Thursday, six men not from Georgia - all of them sentenced to death and then exonerated by DNA testing - asked Gov. Bob Riley to order testing of evidence in the case of Alabama Death Row inmate Thomas Arthur.
"Prosecutors, judges or governors rejected our initial pleas for DNA testing," the men said in a letter. "Each of us sat on Death Row, wondering whether the truth would come out before we were executed. And each of us was spared when the irrefutable science of DNA proved that we were innocent."
To date, Riley inexplicably has refused requests to order DNA testing for Arthur, who has always maintained his innocence. We say inexplicably, not because we're convinced Arthur is innocent, but because Riley has nothing to lose if Arthur's DNA is tested.
Arthur was scheduled to be executed Dec. 6 for the 1982 murder-for-hire killing of Troy Wicker Jr. of Muscle Shoals. But the U.S. Supreme Court stayed his execution until it rules in a Kentucky case whether lethal injection is constitutional.
The state can't set Arthur's execution date before the high court rules in the Kentucky case, which won't happen until spring. DNA testing would take about a month, according to Eric Ferrero, a spokesman for the Innocence Project, which has been involved in the DNA exonerations of more than 200 inmates across the country and orchestrated Thursday's letter to the governor. The pause gives the governor plenty of time to order DNA testing.
Semen and other biological evidence were found at the scene of Wicker's murder. Were Arthur being tried today, that evidence would be tested. But the scientific technology wasn't available then.
If modern DNA testing points to Arthur, Riley and other death penalty supporters can send Arthur to his death with their consciences clear. If DNA found at the death scene belongs to someone else, it may not necessarily mean Arthur didn't kill Wicker, but surely it would call his guilt into serious doubt. Surely, too, it would put a halt to the state's effort to kill him.

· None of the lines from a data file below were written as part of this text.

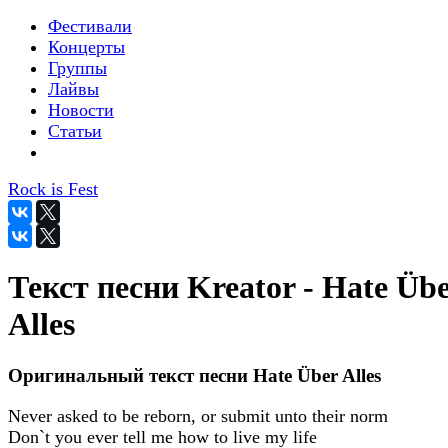
Фестивали
Концерты
Группы
Лайвы
Новости
Статьи
Rock is Fest
Текст песни Kreator - Hate Üb
Alles
Оригинальный текст песни Hate Über Alles
Never asked to be reborn, or submit unto their norm
Don`t you ever tell me how to live my life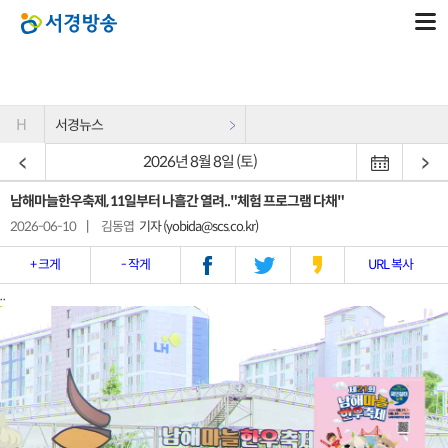
H
서경뉴스
2026년 8월 8일 (토)
남해마늘한우축제, 11일부터 나흘간 열려.."체험 프로그램 다채"
2026-06-10
|
김동엽
기자 (yobida@scs.co.kr)
+ 크게
- 작게
URL 복사
..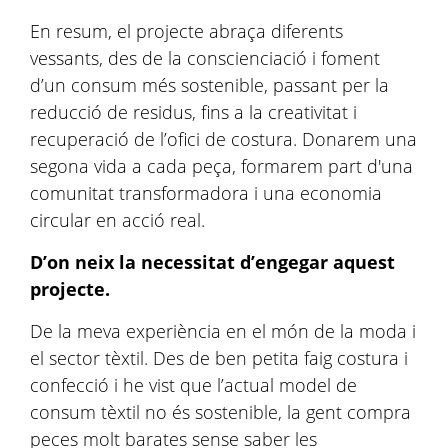
En resum, el projecte abraça diferents
vessants, des de la conscienciació i foment
d’un consum més sostenible, passant per la
reducció de residus, fins a la creativitat i
recuperació de l’ofici de costura. Donarem una
segona vida a cada peça, formarem part d'una
comunitat transformadora i una economia
circular en acció real.
D’on neix la necessitat d’engegar aquest
projecte.
De la meva experiència en el món de la moda i
el sector tèxtil. Des de ben petita faig costura i
confecció i he vist que l’actual model de
consum tèxtil no és sostenible, la gent compra
peces molt barates sense saber les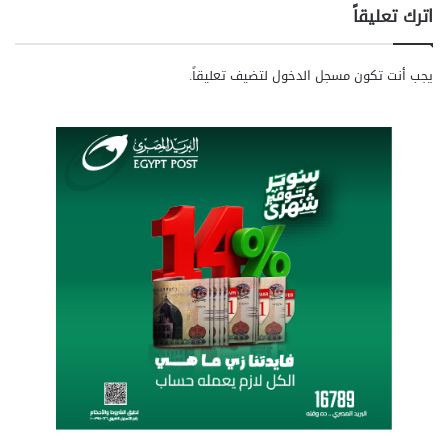
اترك تعليقاً
يجب أنت تكون
مسجل الدخول
لتضيف تعليقاً.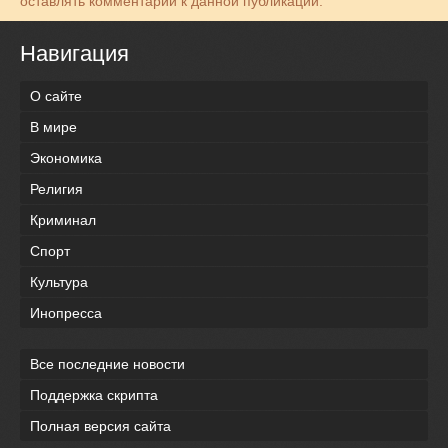
оставлять комментарии к данной публикации.
Навигация
О сайте
В мире
Экономика
Религия
Криминал
Спорт
Культура
Инопресса
Все последние новости
Поддержка скрипта
Полная версия сайта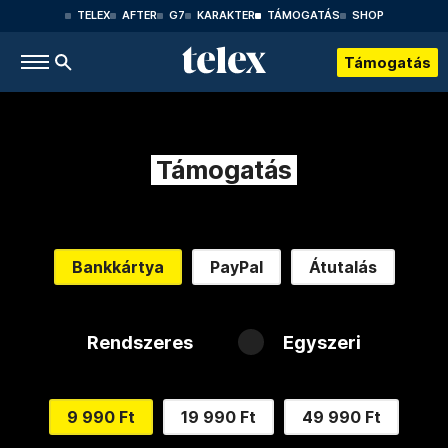
TELEX
AFTER
G7
KARAKTER
TÁMOGATÁS
SHOP
Támogatás
Támogatás
Bankkártya
PayPal
Átutalás
Rendszeres
Egyszeri
9 990 Ft
19 990 Ft
49 990 Ft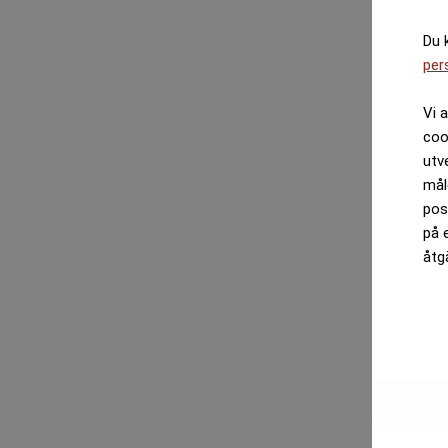
Du 
per
Vi 
coo
utv
mål
pos
på 
åtg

Why Riley would ignore that potential outcome is impossible to fathom. This editorial page has made its position against capital punishment clear. But even death penalty supporters should demand the state do all it can to get it right.
If DNA testing can ensure an inmate's guilt - or call it into question - it is imperative for Riley to order it. Not just for Arthur, but for every Death Row inmate for whom the new technology can shed light on their guilt or innocence.
For Riley to refuse to do so, he runs a very real risk of the state murdering an innocent man.